### Information
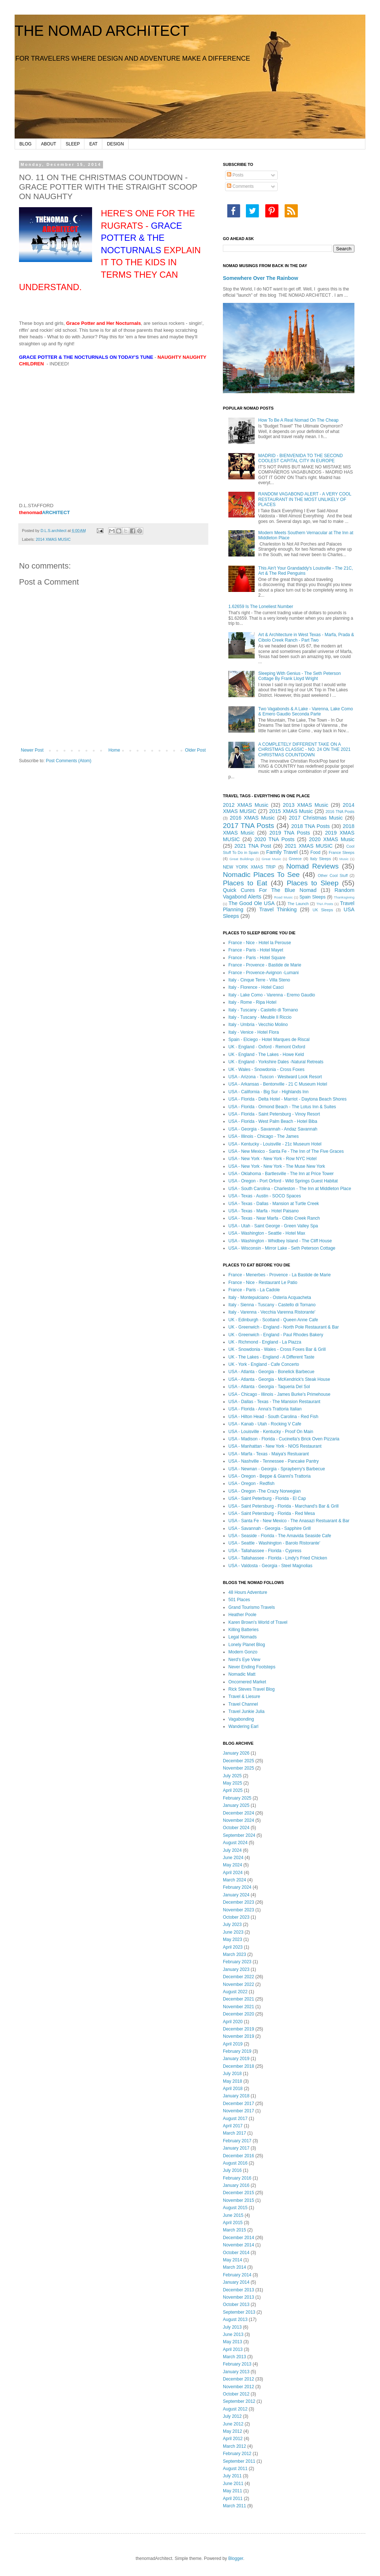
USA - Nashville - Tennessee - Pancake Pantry (273, 1461)
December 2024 (238, 1813)
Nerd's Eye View (244, 1659)
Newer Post (32, 750)
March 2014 (234, 2267)
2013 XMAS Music (305, 805)
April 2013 (233, 2349)
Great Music (271, 859)
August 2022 (235, 1991)
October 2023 (236, 1917)
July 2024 (232, 1850)
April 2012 (233, 2438)
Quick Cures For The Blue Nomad (269, 890)
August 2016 (235, 2163)
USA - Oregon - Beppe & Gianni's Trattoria (269, 1476)
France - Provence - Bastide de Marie (264, 965)
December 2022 (238, 1976)
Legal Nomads (242, 1637)
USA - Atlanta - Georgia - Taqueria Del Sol (269, 1386)
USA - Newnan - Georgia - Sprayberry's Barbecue (276, 1468)
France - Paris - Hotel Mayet (255, 950)
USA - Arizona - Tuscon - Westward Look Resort (275, 1076)
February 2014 (237, 2274)
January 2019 (236, 2058)
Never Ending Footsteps (252, 1666)
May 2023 (232, 1939)
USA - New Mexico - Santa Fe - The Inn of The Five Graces (286, 1151)
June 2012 (233, 2424)
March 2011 (234, 2505)
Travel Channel (243, 1704)
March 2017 (234, 2133)
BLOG (25, 144)
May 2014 (232, 2259)
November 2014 (238, 2245)
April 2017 (233, 2125)
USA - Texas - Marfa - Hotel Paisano (263, 1210)
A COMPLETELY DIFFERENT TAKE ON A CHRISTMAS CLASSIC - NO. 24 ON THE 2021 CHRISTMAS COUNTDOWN (304, 749)
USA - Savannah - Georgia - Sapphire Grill (269, 1528)
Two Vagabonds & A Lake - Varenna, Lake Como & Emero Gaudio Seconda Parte (305, 711)
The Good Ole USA (251, 903)
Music (344, 859)
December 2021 (238, 1999)
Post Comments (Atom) (68, 760)
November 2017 (238, 2110)
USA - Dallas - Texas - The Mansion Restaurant (274, 1401)
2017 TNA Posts (248, 825)
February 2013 (237, 2364)
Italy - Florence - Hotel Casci (256, 987)
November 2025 (238, 1768)
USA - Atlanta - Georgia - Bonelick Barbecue (271, 1371)
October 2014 (236, 2252)
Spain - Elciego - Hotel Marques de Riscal (268, 1039)
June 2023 (233, 1932)
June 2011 (233, 2483)
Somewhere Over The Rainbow (260, 278)
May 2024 (232, 1865)
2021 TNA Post (253, 846)
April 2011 (233, 2498)
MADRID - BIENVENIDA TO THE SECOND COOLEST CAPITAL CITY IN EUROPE (300, 458)
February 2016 (237, 2178)
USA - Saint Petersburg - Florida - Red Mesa (271, 1513)
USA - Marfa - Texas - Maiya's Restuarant (268, 1453)
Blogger (235, 2558)
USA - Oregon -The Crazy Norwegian (264, 1491)
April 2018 (233, 2088)
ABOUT (48, 144)
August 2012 (235, 2409)
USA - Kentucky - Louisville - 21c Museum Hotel (275, 1144)
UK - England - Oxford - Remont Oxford (266, 1046)
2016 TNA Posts (340, 811)
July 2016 (232, 2170)
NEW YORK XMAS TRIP (249, 867)
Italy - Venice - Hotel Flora (253, 1032)
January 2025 (236, 1805)
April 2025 (233, 1790)
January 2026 (236, 1753)
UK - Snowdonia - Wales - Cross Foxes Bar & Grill (277, 1349)
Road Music (283, 897)
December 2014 (238, 2237)
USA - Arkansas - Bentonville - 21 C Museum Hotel (277, 1084)
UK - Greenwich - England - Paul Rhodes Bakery (275, 1334)
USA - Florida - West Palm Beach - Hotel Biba (272, 1121)
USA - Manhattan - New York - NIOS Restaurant (275, 1446)
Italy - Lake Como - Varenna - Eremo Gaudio (271, 995)
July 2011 (232, 2475)
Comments (240, 186)
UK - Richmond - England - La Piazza (264, 1342)
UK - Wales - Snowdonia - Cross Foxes (266, 1069)
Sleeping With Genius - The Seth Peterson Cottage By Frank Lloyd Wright (299, 676)
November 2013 (238, 2297)
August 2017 (235, 2118)
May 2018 (232, 2081)
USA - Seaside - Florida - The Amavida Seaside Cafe (279, 1535)
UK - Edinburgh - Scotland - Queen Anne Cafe (273, 1319)
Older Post (195, 750)
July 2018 (232, 2073)
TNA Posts (324, 904)
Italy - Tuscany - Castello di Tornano (263, 1009)
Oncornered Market (247, 1681)
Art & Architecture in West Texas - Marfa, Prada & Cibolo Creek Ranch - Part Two (306, 637)
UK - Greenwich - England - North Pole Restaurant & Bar (283, 1327)
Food (315, 852)
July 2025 (232, 1775)
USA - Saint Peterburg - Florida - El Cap (267, 1498)
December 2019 (238, 2029)
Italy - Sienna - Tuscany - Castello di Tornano (272, 1304)
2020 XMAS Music (331, 839)
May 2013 (232, 2341)
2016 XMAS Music (252, 818)
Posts (235, 175)
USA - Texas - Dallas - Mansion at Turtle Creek (273, 1203)
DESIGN (115, 144)
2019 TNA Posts (289, 833)
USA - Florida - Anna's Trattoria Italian (264, 1409)
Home (114, 750)
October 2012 (236, 2394)
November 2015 (238, 2200)
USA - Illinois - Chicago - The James (263, 1136)
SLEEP (73, 144)
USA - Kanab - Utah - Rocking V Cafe (264, 1423)
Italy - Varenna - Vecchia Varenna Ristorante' (271, 1312)
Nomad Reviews (312, 866)
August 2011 (235, 2468)
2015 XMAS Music (291, 811)
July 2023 (232, 1924)
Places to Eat (245, 883)
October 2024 (236, 1827)
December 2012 (238, 2379)
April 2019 (233, 2044)
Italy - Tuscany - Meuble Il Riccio (260, 1017)
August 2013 (235, 2319)
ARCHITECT (44, 512)
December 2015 (238, 2192)
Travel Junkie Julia (246, 1711)
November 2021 (238, 2006)
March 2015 (234, 2230)
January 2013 (236, 2371)
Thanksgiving (344, 897)
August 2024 (235, 1842)
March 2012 (234, 2446)
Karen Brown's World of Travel (257, 1622)
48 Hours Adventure (247, 1592)
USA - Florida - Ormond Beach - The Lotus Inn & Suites (282, 1106)
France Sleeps (341, 852)
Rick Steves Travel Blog (251, 1689)
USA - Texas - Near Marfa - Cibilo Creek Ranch (274, 1218)
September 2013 (239, 2312)
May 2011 (232, 2490)
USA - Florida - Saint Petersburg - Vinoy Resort (274, 1114)
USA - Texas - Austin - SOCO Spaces (264, 1195)
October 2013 (236, 2304)
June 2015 (233, 2215)
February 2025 (237, 1798)
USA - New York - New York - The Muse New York (276, 1166)
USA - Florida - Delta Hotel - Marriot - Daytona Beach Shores (287, 1099)
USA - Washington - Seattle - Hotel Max (266, 1233)
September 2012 (239, 2401)
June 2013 (233, 2334)
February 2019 (237, 2051)
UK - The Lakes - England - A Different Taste (271, 1357)
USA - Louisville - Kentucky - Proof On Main (270, 1431)
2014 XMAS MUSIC (53, 539)
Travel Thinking (278, 909)
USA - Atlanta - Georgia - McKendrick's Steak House (279, 1379)
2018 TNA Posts (310, 826)
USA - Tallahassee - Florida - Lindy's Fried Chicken (277, 1558)
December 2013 (238, 2289)
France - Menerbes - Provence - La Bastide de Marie (279, 1274)
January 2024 (236, 1894)
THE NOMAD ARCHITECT (102, 31)
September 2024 (239, 1835)
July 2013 (232, 2327)
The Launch (298, 903)
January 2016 (236, 2185)
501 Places (239, 1599)
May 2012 (232, 2431)
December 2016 (238, 2155)
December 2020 (238, 2014)
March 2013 (234, 2356)
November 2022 (238, 1984)
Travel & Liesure (244, 1696)
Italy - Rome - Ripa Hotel (252, 1002)
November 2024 (238, 1820)
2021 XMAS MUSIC (308, 846)
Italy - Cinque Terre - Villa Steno (259, 980)
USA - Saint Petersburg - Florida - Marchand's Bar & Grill (283, 1506)
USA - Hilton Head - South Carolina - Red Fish (273, 1416)
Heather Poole (242, 1614)
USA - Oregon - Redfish (251, 1483)
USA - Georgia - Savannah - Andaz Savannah (273, 1129)
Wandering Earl (243, 1726)
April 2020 (233, 2021)
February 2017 (237, 2140)
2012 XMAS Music (245, 805)
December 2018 (238, 2066)
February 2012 (237, 2453)
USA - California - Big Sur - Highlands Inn (268, 1091)
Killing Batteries (243, 1629)
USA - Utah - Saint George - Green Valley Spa (273, 1225)
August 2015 (235, 2207)
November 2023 (238, 1909)
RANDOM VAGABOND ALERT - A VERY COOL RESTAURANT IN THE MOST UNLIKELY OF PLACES (305, 499)
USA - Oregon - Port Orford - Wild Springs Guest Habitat (283, 1180)
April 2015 (233, 2222)
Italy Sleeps (320, 858)
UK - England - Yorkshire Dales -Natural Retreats (275, 1061)
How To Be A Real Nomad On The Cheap (298, 420)
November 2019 (238, 2036)
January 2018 (236, 2095)
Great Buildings (241, 859)
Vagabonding (241, 1719)
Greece (295, 858)
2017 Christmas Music (316, 818)
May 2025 (232, 1783)
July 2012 (232, 2416)
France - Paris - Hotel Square (256, 957)
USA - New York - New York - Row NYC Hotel (272, 1158)
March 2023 (234, 1954)
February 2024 (237, 1887)
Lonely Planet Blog (246, 1644)
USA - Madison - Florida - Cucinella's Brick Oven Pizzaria (283, 1438)
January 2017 (236, 2148)
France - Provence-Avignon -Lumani (263, 972)
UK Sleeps (322, 910)
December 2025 (238, 1760)
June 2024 (233, 1857)
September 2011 (239, 2461)
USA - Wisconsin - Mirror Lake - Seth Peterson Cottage (281, 1248)
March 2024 (234, 1879)
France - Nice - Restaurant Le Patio (262, 1282)
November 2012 (238, 2386)
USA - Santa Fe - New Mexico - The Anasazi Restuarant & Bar (288, 1520)
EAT (93, 144)
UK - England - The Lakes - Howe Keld (266, 1054)
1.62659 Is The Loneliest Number (260, 606)
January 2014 (236, 2282)
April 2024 (233, 1872)
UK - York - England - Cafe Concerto (263, 1364)
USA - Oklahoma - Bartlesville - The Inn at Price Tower (281, 1173)
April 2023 (233, 1947)
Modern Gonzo (242, 1651)
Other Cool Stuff (333, 875)
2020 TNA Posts (274, 839)
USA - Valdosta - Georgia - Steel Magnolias (270, 1565)
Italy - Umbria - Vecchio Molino (258, 1024)
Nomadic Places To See (261, 874)
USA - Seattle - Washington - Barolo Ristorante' (274, 1543)
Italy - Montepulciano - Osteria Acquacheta (269, 1297)
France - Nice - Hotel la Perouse (259, 942)
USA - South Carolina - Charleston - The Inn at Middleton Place (289, 1188)
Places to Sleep (313, 883)
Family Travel (281, 852)
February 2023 (237, 1961)
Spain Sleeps (313, 897)
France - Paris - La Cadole (254, 1289)
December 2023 (238, 1902)
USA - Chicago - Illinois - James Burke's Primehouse (279, 1394)
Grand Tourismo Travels (251, 1607)
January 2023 (236, 1969)
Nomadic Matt (241, 1674)
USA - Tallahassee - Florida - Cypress (264, 1550)
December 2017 (238, 2103)
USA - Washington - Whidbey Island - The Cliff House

### What to produce
Would you restate, word for word and with no pictures, only the lines from the opening of the material through the line with "Two Vagabonds &", both included?

### The answer
USA - Nashville - Tennessee - Pancake Pantry (273, 1461)
December 2024 (238, 1813)
Nerd's Eye View (244, 1659)
Newer Post (32, 750)
March 2014 (234, 2267)
2013 XMAS Music (305, 805)
April 2013 (233, 2349)
Great Music (271, 859)
August 2022 (235, 1991)
October 2023 (236, 1917)
July 2024 (232, 1850)
April 2012 (233, 2438)
Quick Cures For The Blue Nomad (269, 890)
August 2016 (235, 2163)
USA - Oregon - Beppe & Gianni's Trattoria (269, 1476)
France - Provence - Bastide de Marie (264, 965)
December 2022 (238, 1976)
Legal Nomads (242, 1637)
USA - Atlanta - Georgia - Taqueria Del Sol (269, 1386)
USA - Newnan - Georgia - Sprayberry's Barbecue (276, 1468)
France - Paris - Hotel Mayet (255, 950)
USA - Arizona - Tuscon - Westward Look Resort (275, 1076)
February 2014 (237, 2274)
January 2019 (236, 2058)
Never Ending Footsteps (252, 1666)
May 2023 (232, 1939)
USA - New Mexico - Santa Fe - The Inn of The Five Graces (286, 1151)
June 2012 (233, 2424)
March 2011 (234, 2505)
Travel Channel (243, 1704)
March 2017 (234, 2133)
BLOG (25, 144)
May 2014 (232, 2259)
November 2014 (238, 2245)
April 2017 (233, 2125)
USA - Texas - Marfa - Hotel Paisano (263, 1210)
A COMPLETELY DIFFERENT TAKE ON A CHRISTMAS CLASSIC - NO. 24 ON THE 2021 CHRISTMAS COUNTDOWN (304, 749)
USA - Savannah - Georgia - Sapphire Grill (269, 1528)
Two Vagabonds & A Lake - Varenna, Lake Como & Emero Gaudio Seconda Parte (305, 711)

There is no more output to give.